──────── MATERIAL PROVIDED ────────

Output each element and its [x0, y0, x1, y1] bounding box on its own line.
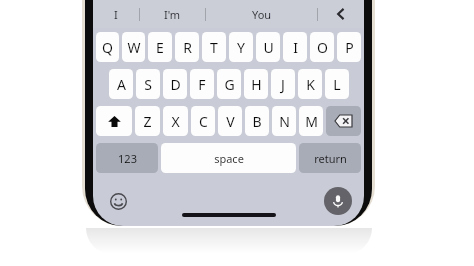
button[interactable]: V: [218, 106, 242, 136]
staticText: D: [170, 75, 181, 94]
staticText: V: [226, 112, 235, 131]
staticText: return: [314, 151, 347, 166]
button[interactable]: I'm: [140, 0, 205, 28]
staticText: M: [305, 112, 318, 131]
staticText: X: [171, 112, 180, 131]
button[interactable]: L: [325, 69, 349, 99]
button[interactable]: S: [136, 69, 160, 99]
button[interactable]: G: [217, 69, 241, 99]
button[interactable]: M: [299, 106, 323, 136]
button[interactable]: U: [256, 32, 280, 62]
staticText: U: [263, 38, 274, 57]
button[interactable]: N: [272, 106, 296, 136]
staticText: space: [214, 151, 244, 166]
staticText: R: [183, 38, 192, 57]
button[interactable]: I: [283, 32, 307, 62]
button[interactable]: D: [163, 69, 187, 99]
button[interactable]: O: [310, 32, 334, 62]
staticText: You: [252, 7, 272, 22]
button[interactable]: F: [190, 69, 214, 99]
staticText: O: [317, 38, 328, 57]
button[interactable]: R: [175, 32, 199, 62]
staticText: C: [199, 112, 208, 131]
staticText: P: [345, 38, 354, 57]
button[interactable]: E: [148, 32, 172, 62]
button[interactable]: Q: [96, 32, 119, 62]
button[interactable]: J: [271, 69, 295, 99]
button[interactable]: 123: [96, 143, 158, 173]
staticText: T: [210, 38, 218, 57]
staticText: G: [224, 75, 235, 94]
button[interactable]: X: [163, 106, 188, 136]
button[interactable]: Emoji: [107, 190, 129, 212]
button[interactable]: I: [93, 0, 139, 28]
button[interactable]: You: [206, 0, 317, 28]
staticText: N: [279, 112, 290, 131]
button[interactable]: A: [109, 69, 133, 99]
staticText: L: [333, 75, 341, 94]
staticText: K: [306, 75, 315, 94]
button[interactable]: Delete: [326, 106, 361, 136]
staticText: 123: [118, 151, 137, 166]
staticText: I: [114, 7, 118, 22]
button[interactable]: Dictation: [324, 187, 352, 215]
button[interactable]: P: [337, 32, 361, 62]
staticText: B: [252, 112, 262, 131]
button[interactable]: Z: [135, 106, 160, 136]
staticText: I: [293, 38, 298, 57]
button[interactable]: space: [161, 143, 296, 173]
button[interactable]: return: [299, 143, 361, 173]
button[interactable]: Y: [229, 32, 253, 62]
staticText: E: [156, 38, 164, 57]
button[interactable]: T: [202, 32, 226, 62]
button[interactable]: Shift: [96, 106, 132, 136]
button[interactable]: C: [191, 106, 215, 136]
button[interactable]: W: [122, 32, 145, 62]
button[interactable]: K: [298, 69, 322, 99]
staticText: J: [281, 75, 285, 94]
staticText: A: [117, 75, 126, 94]
staticText: S: [144, 75, 152, 94]
staticText: H: [251, 75, 262, 94]
button[interactable]: H: [244, 69, 268, 99]
staticText: Q: [102, 38, 113, 57]
staticText: F: [198, 75, 206, 94]
staticText: Y: [237, 38, 245, 57]
staticText: I'm: [164, 7, 181, 22]
button[interactable]: Collapse predictions: [318, 0, 364, 28]
button[interactable]: B: [245, 106, 269, 136]
staticText: Z: [143, 112, 152, 131]
staticText: W: [127, 38, 141, 57]
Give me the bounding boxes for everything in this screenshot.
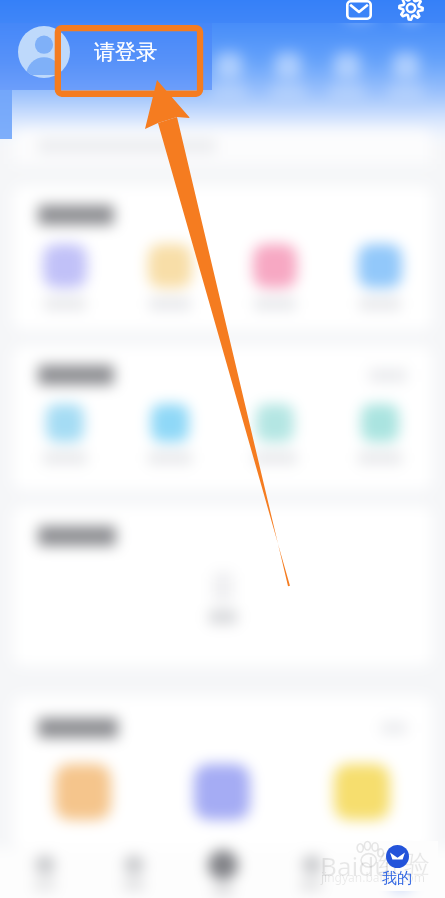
button[interactable]: 服务: [267, 855, 356, 892]
staticText: 理财: [123, 878, 145, 892]
button[interactable]: [152, 764, 292, 820]
button[interactable]: [117, 404, 222, 464]
button[interactable]: 保险: [178, 850, 267, 897]
button[interactable]: [292, 764, 432, 820]
staticText: Baidu: [320, 848, 391, 883]
button[interactable]: 理财: [89, 855, 178, 892]
staticText: jingyan.baidu.com: [321, 869, 425, 885]
button[interactable]: [324, 52, 370, 95]
button[interactable]: [222, 244, 327, 310]
button[interactable]: 请登录: [90, 33, 161, 71]
button[interactable]: Settings: [394, 0, 428, 25]
button[interactable]: [13, 244, 117, 310]
button[interactable]: [327, 404, 432, 464]
button[interactable]: [13, 764, 152, 820]
button[interactable]: 我的: [372, 842, 422, 888]
staticText: 我的: [390, 878, 412, 892]
button[interactable]: [222, 404, 327, 464]
staticText: 服务: [301, 878, 323, 892]
button[interactable]: 首页: [0, 855, 89, 892]
button[interactable]: Messages: [342, 0, 376, 27]
staticText: 请登录: [94, 39, 157, 65]
button[interactable]: [117, 244, 222, 310]
staticText: 保险: [212, 883, 234, 897]
button[interactable]: [13, 128, 432, 164]
button[interactable]: [327, 244, 432, 310]
staticText: 首页: [34, 878, 56, 892]
button[interactable]: [265, 52, 311, 95]
button[interactable]: [206, 52, 252, 95]
button[interactable]: 我的: [356, 855, 445, 892]
staticText: 我的: [382, 869, 412, 888]
button[interactable]: Messages: [342, 0, 376, 27]
staticText: 经验: [378, 848, 430, 881]
button[interactable]: [13, 404, 117, 464]
staticText: 请登录: [94, 39, 157, 65]
button[interactable]: Settings: [394, 0, 428, 25]
button[interactable]: 请登录: [90, 33, 161, 71]
button[interactable]: [383, 52, 429, 95]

────────

> _YOUR OBJECTIVE_
Go through the material above and print all of it exactly, except the pictures.

> _TASK OUTPUT_
Output each element and its [x0, y0, x1, y1] bounding box on its own line.
button[interactable]: V: [218, 106, 242, 136]
staticText: D: [170, 75, 181, 94]
staticText: V: [226, 112, 235, 131]
staticText: return: [314, 151, 347, 166]
button[interactable]: I'm: [140, 0, 205, 28]
staticText: M: [305, 112, 318, 131]
staticText: X: [171, 112, 180, 131]
button[interactable]: L: [325, 69, 349, 99]
button[interactable]: S: [136, 69, 160, 99]
button[interactable]: G: [217, 69, 241, 99]
button[interactable]: M: [299, 106, 323, 136]
button[interactable]: U: [256, 32, 280, 62]
staticText: U: [263, 38, 274, 57]
button[interactable]: N: [272, 106, 296, 136]
staticText: space: [214, 151, 244, 166]
staticText: R: [183, 38, 192, 57]
button[interactable]: I: [283, 32, 307, 62]
button[interactable]: D: [163, 69, 187, 99]
button[interactable]: O: [310, 32, 334, 62]
staticText: You: [252, 7, 272, 22]
button[interactable]: F: [190, 69, 214, 99]
staticText: O: [317, 38, 328, 57]
button[interactable]: R: [175, 32, 199, 62]
staticText: C: [199, 112, 208, 131]
staticText: P: [345, 38, 354, 57]
button[interactable]: E: [148, 32, 172, 62]
button[interactable]: Q: [96, 32, 119, 62]
button[interactable]: J: [271, 69, 295, 99]
button[interactable]: 123: [96, 143, 158, 173]
staticText: T: [210, 38, 218, 57]
staticText: G: [224, 75, 235, 94]
button[interactable]: X: [163, 106, 188, 136]
button[interactable]: Emoji: [107, 190, 129, 212]
button[interactable]: I: [93, 0, 139, 28]
button[interactable]: You: [206, 0, 317, 28]
staticText: N: [279, 112, 290, 131]
button[interactable]: A: [109, 69, 133, 99]
staticText: L: [333, 75, 341, 94]
staticText: K: [306, 75, 315, 94]
button[interactable]: Delete: [326, 106, 361, 136]
staticText: 123: [118, 151, 137, 166]
staticText: I: [114, 7, 118, 22]
button[interactable]: Dictation: [324, 187, 352, 215]
button[interactable]: P: [337, 32, 361, 62]
staticText: B: [252, 112, 262, 131]
button[interactable]: Z: [135, 106, 160, 136]
staticText: I: [293, 38, 298, 57]
button[interactable]: space: [161, 143, 296, 173]
button[interactable]: return: [299, 143, 361, 173]
button[interactable]: Y: [229, 32, 253, 62]
staticText: E: [156, 38, 164, 57]
button[interactable]: T: [202, 32, 226, 62]
button[interactable]: Shift: [96, 106, 132, 136]
button[interactable]: C: [191, 106, 215, 136]
button[interactable]: W: [122, 32, 145, 62]
button[interactable]: K: [298, 69, 322, 99]
staticText: J: [281, 75, 285, 94]
staticText: A: [117, 75, 126, 94]
staticText: S: [144, 75, 152, 94]
staticText: H: [251, 75, 262, 94]
button[interactable]: H: [244, 69, 268, 99]
staticText: Q: [102, 38, 113, 57]
staticText: F: [198, 75, 206, 94]
staticText: Y: [237, 38, 245, 57]
staticText: I'm: [164, 7, 181, 22]
button[interactable]: Collapse predictions: [318, 0, 364, 28]
button[interactable]: B: [245, 106, 269, 136]
staticText: Z: [143, 112, 152, 131]
staticText: W: [127, 38, 141, 57]
Give me the bounding boxes for everything in this screenshot.
button[interactable]: 服务: [267, 855, 356, 892]
staticText: 理财: [123, 878, 145, 892]
button[interactable]: [152, 764, 292, 820]
button[interactable]: [117, 404, 222, 464]
button[interactable]: 保险: [178, 850, 267, 897]
button[interactable]: [292, 764, 432, 820]
staticText: Baidu: [320, 848, 391, 883]
button[interactable]: 理财: [89, 855, 178, 892]
staticText: jingyan.baidu.com: [321, 869, 425, 885]
button[interactable]: [324, 52, 370, 95]
button[interactable]: [222, 244, 327, 310]
button[interactable]: 请登录: [90, 33, 161, 71]
button[interactable]: Settings: [394, 0, 428, 25]
button[interactable]: [13, 244, 117, 310]
button[interactable]: [327, 404, 432, 464]
button[interactable]: [13, 764, 152, 820]
button[interactable]: 我的: [372, 842, 422, 888]
staticText: 我的: [390, 878, 412, 892]
button[interactable]: [222, 404, 327, 464]
staticText: 服务: [301, 878, 323, 892]
button[interactable]: 首页: [0, 855, 89, 892]
button[interactable]: Messages: [342, 0, 376, 27]
staticText: 请登录: [94, 39, 157, 65]
button[interactable]: [117, 244, 222, 310]
staticText: 保险: [212, 883, 234, 897]
button[interactable]: [13, 128, 432, 164]
button[interactable]: [327, 244, 432, 310]
staticText: 首页: [34, 878, 56, 892]
button[interactable]: [265, 52, 311, 95]
button[interactable]: [206, 52, 252, 95]
button[interactable]: 我的: [356, 855, 445, 892]
staticText: 我的: [382, 869, 412, 888]
button[interactable]: Messages: [342, 0, 376, 27]
staticText: 经验: [378, 848, 430, 881]
button[interactable]: [13, 404, 117, 464]
staticText: 请登录: [94, 39, 157, 65]
button[interactable]: Settings: [394, 0, 428, 25]
button[interactable]: 请登录: [90, 33, 161, 71]
button[interactable]: [383, 52, 429, 95]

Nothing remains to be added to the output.